We rely on a small set of trusted providers to run PixelRetriever. Each processes data only on our instructions:

• Supabase — database and authentication.
• Vercel — hosting (EU region).
• Cloudflare R2 — temporary preview storage during scans.
• SerpApi — performs the reverse image search (Google Lens) on the temporary preview.
• Paddle — payments and subscription billing (merchant of record).
• Resend — transactional and notification email.
• Sentry — error and performance monitoring.
• Google, Microsoft, Dropbox — only the cloud you choose to connect, for read-only access to the folder you pick.
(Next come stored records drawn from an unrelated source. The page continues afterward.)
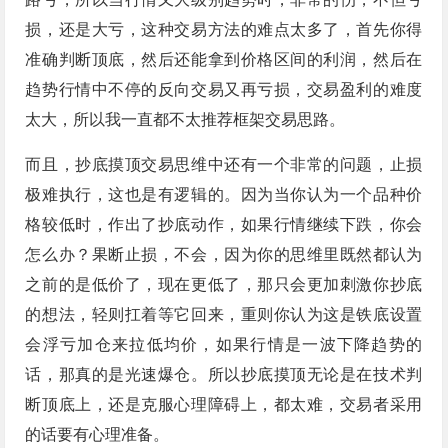
损，还是大亏，这种交易方法的难点太多了，首先你得
准确判断顶底，然后还能拿到价格区间的利润，然后在
趋势行情中不停的反向交易又再亏损，交易盈利的难度
太大，所以我一直都不太推荐框架交易思路。
而且，抄底摸顶交易思维中还有一个非常的问题，止损
极难执行，这也是有逻辑的。因为当你认为一个品种价
格较低时，作出了抄底动作，如果行情继续下跌，你会
怎么办？果断止损，不会，因为你的思维里既然都认为
之前的是低价了，现在更低了，那只会更加刺激你抄底
的想法，轻则扛着等它回来，重则你认为这是铁底设置
会浮亏加仓来拉低均价，如果行情是一波下降趋势的
话，那真的是光速爆仓。所以抄底摸顶无论是在技术判
断顶底上，还是克服心理障碍上，都太难，交易者采用
的话要有心理准备。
Some of these providers may process data outside the EU. Where that happens, we rely on appropriate safeguards such as the EU Standard Contractual Clauses.

We keep your account data and match history for as long as your account is active. Temporary previews are deleted right after a scan. When you delete your account, we erase your account, photos, hashes, matches and connected-source tokens. Some records (e.g. invoices held by Paddle) may be retained where the law requires it.

Under the GDPR you can access, correct, export or delete your data, and object to or restrict certain processing. You can delete your account and everything tied to it yourself from Settings → Danger zone, or email us and we’ll handle it. You also have the right to complain to your local data protection authority (in the Netherlands, the Autoriteit Persoonsgegevens).

Source tokens are encrypted at rest with AES-256-GCM. We request read-only scopes, use signed OAuth state to prevent CSRF, and keep your original images out of our systems by design. No system is perfectly secure, but minimising what we hold is our first line of defence.

If we make material changes to this policy, we’ll update the date above and, where appropriate, let you know by email.